REQUIRED WORK: Below are some records. Say how many of their lines include the string "bounding", giving only the number.

(Beginning of PROVIDED INFORMATION)

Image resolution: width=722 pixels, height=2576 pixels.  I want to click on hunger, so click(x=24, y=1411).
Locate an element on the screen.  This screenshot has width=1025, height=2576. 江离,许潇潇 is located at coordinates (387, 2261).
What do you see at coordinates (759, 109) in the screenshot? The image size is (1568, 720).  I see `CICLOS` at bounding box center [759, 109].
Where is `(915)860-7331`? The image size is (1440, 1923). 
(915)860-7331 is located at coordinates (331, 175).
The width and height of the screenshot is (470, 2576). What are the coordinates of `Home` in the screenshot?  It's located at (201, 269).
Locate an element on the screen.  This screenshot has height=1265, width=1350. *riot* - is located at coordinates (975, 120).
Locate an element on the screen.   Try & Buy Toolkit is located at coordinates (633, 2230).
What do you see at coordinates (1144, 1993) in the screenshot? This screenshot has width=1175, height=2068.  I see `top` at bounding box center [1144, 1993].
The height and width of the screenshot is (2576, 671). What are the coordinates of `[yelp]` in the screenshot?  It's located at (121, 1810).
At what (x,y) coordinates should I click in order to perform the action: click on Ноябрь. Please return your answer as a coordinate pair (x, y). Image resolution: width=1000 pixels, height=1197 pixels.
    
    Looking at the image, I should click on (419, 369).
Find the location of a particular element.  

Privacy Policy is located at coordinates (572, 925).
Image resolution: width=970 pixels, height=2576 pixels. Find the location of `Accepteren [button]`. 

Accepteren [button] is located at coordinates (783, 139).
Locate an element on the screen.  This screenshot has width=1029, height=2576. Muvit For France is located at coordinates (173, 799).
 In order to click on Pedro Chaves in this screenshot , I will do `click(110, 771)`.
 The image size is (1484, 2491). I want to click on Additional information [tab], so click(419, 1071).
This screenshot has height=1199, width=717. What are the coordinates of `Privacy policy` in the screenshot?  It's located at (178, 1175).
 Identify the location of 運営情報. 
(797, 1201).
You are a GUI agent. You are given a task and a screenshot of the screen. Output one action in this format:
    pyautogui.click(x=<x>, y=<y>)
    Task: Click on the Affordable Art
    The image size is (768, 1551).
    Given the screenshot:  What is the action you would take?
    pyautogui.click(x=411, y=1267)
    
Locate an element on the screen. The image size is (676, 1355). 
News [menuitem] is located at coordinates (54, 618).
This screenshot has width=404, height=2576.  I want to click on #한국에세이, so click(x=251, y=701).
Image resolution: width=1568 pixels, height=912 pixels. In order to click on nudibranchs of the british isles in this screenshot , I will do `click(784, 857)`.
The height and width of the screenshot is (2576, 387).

(End of PROVIDED INFORMATION)

WRITTEN RESPONSE: 2